Sorry, It's much worse: (somewhat less than a book report, even)

As something of a follow up to the recent post on Negri it makes sense to write a short review of sorts of Richard Sennett’s The Culture of the New Capitalism. Like Negri, Sennett ascribes to the view that there has been a radical transformation of labor, and that this transformation has effects that reach far beyond the economy to constitute a new basis for politics and a new articulation of culture. However, unlike Negri, Sennett is almost entirely pessimistic about this transformation.


Sennett’s sketch of the present focuses on two fundamental transformations of the structure of work. First, there is the demise of a certain model of hierarchy and bureaucracy, of the pyramid structure of the corporation. The loss of this is also a loss of a particular relation to time, to social capital, and ultimately to a particular kind of subjectivity.
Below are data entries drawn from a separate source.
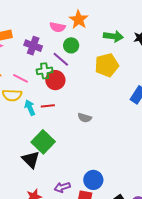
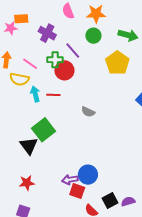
orange star: (79, 20) -> (96, 14), turned 30
pink semicircle: (58, 27) -> (68, 11), moved, turned 49
green circle: (71, 45) -> (93, 36), moved
yellow pentagon: (107, 65) -> (117, 63), turned -30
purple arrow: (62, 187) -> (70, 180), moved

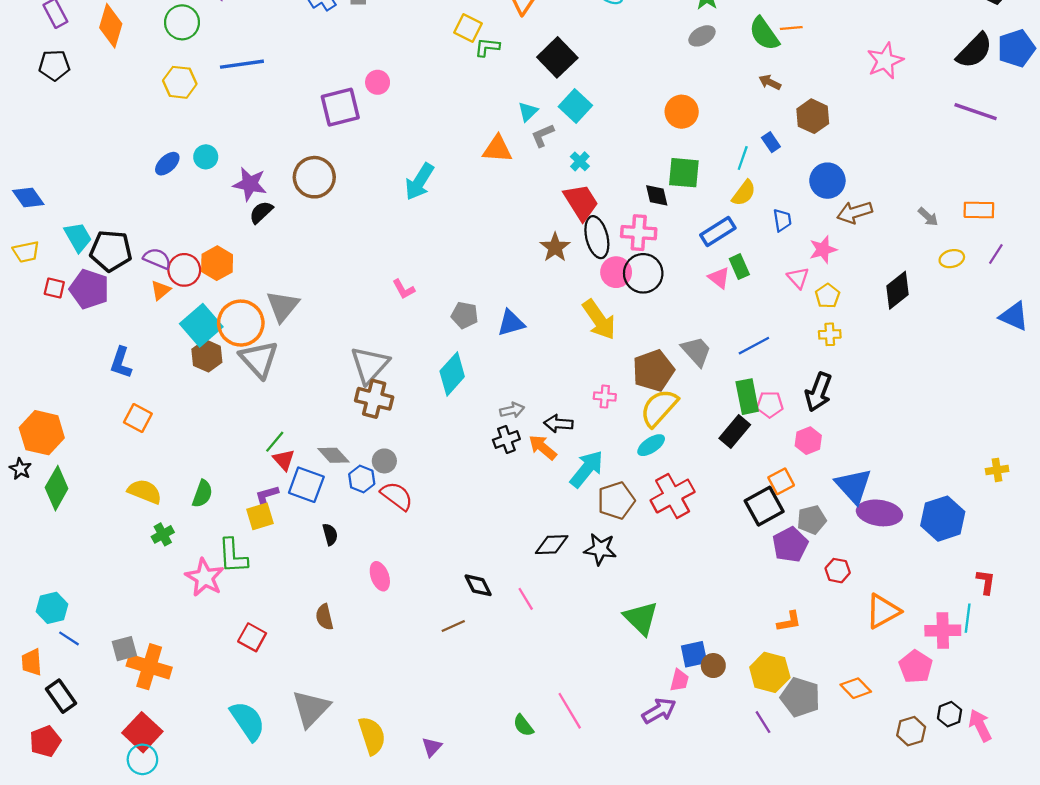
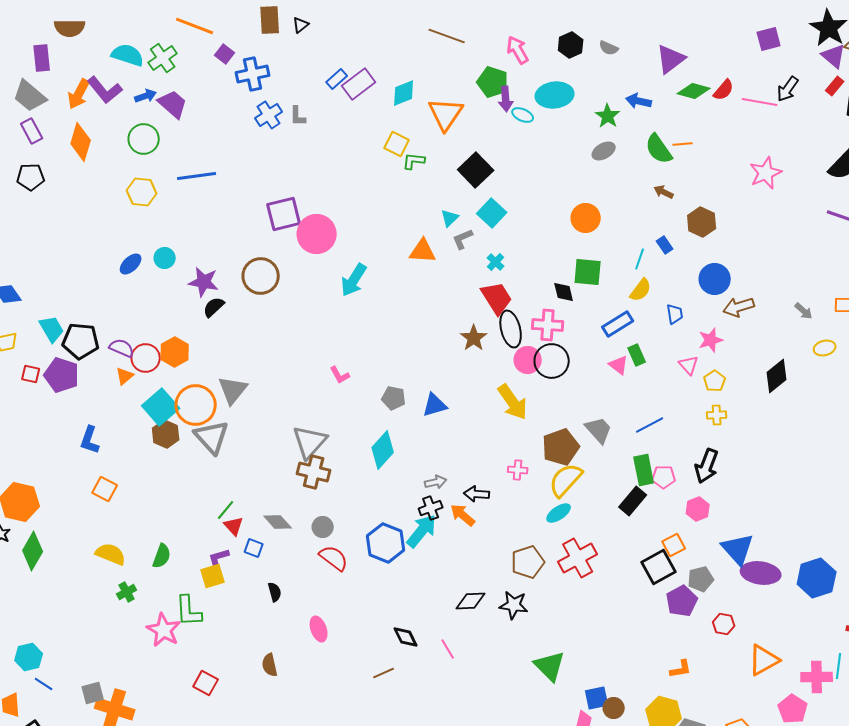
pink circle: (378, 82) -> (317, 234), moved, size x1.8
cyan arrow: (587, 469) -> (422, 531), moved
blue hexagon: (362, 479) -> (386, 543), moved, size x1.6
blue square: (306, 485) -> (254, 548), size x0.6

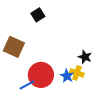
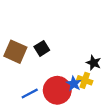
black square: (38, 15) -> (42, 48), moved
red circle: (41, 75) -> (57, 90), moved

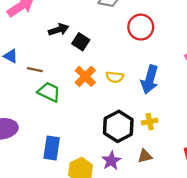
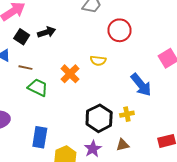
black square: (81, 42) -> (22, 37), moved
yellow semicircle: (115, 77) -> (98, 61), moved
blue arrow: (150, 79) -> (141, 85), moved, turned -55

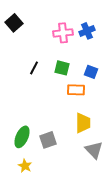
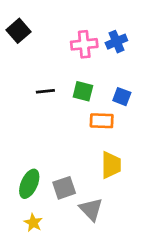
black line: (34, 68) -> (45, 91), turned 56
gray triangle: (94, 150) -> (91, 209), moved

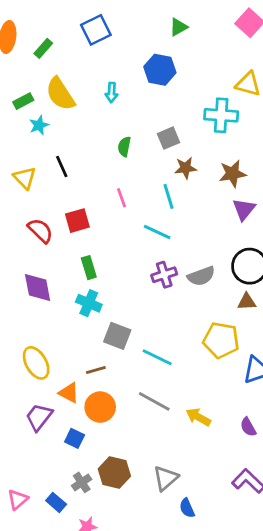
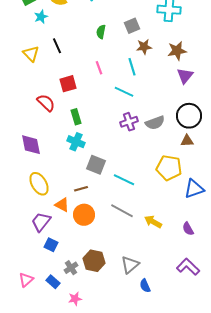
red semicircle: (40, 231) -> (46, 103), moved
purple diamond: (38, 287) -> (31, 145), moved
blue square: (75, 438) -> (51, 245), moved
The subject of the hierarchical corporation worked to “climb the ladder,” accumulating knowledge, and social capital (defined as a particular investment in one’s social involvements). This also entails a particular involvement and investment in time, a time of delayed gratification, in which work is towards constructing a future. Ultimately Sennet is more concerned with the particular subjectivity that accompanies this structure, than the structure itself, that of the citizen/craftsman. This is the second transformation. Sennett defines the craftsman as someone willing to do something for its own sake, something which requires an objectification in an object or practice. As philosophers such as Aristotle and Arendt have argued, this “thing,” car, cake, law, or institution becomes the standard of the action.
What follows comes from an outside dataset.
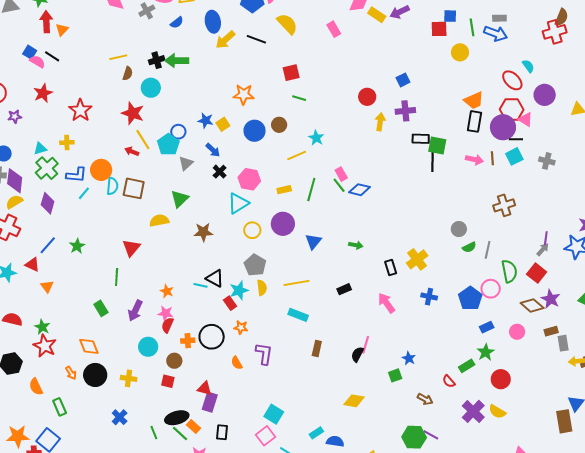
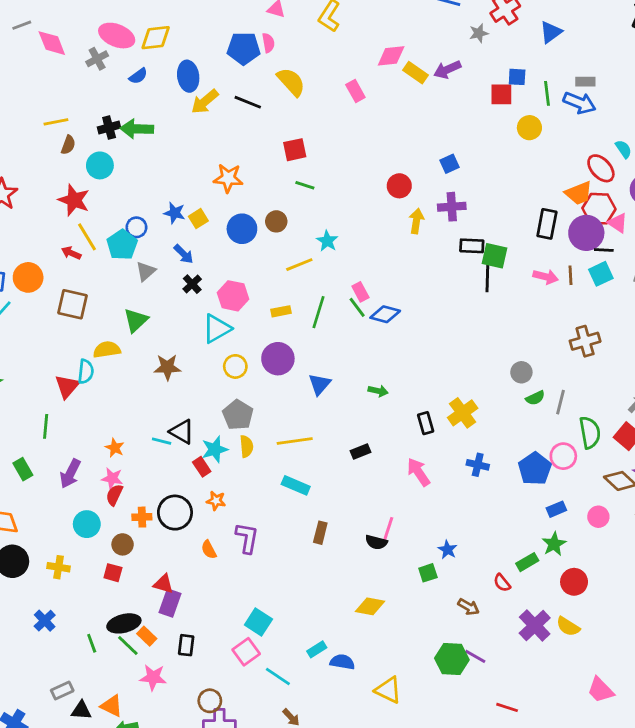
orange trapezoid: (474, 100) -> (579, 193), moved
cyan semicircle: (112, 186) -> (86, 372), moved
black semicircle: (357, 354) -> (376, 542), turned -105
These two things, the institution of delayed gratification and the ethic of the craftsman, overlap and reinforce each other in that both require a certain construction of the future, a certain ideal of stability. They are thus both destroyed by the way in which work has been reorganized by the twin specters of uselessness, automation and outsourcing. These have fundamentally restructured the organization of the corporation, from a hierarchy, in which one accumulates expertise and social capital, to a lateral system of networks, where one moves from job to job, starting over each time, never accumulating knowledge (because it is continually radically redefined) or social capital. In place of the craftsman the contemporary subject of work is defined by potential. It is this potential that is assessed in the various tests that start in the early years of life, and becomes the basis for future movement. This potential exists as something fundamentally unrealized and unrealizable, it is a vague ability to adapt to new situations, to respond to the situation, and to interact, to “work with people.” Sennett connects this to a fundamental change of attitudes, this subject as potential is caught between the anxiety of uselessness and the flexibility of adapting to new rules and structures. We are all little ipods, obsessed with potential that cannot be realized, all of that excess memory, and capable of indifferently switching in new programs, new rules, depending on the situation. In this way his work echoes themes in Paolo Virno's work regarding anxiety, cynicism, and opportunism.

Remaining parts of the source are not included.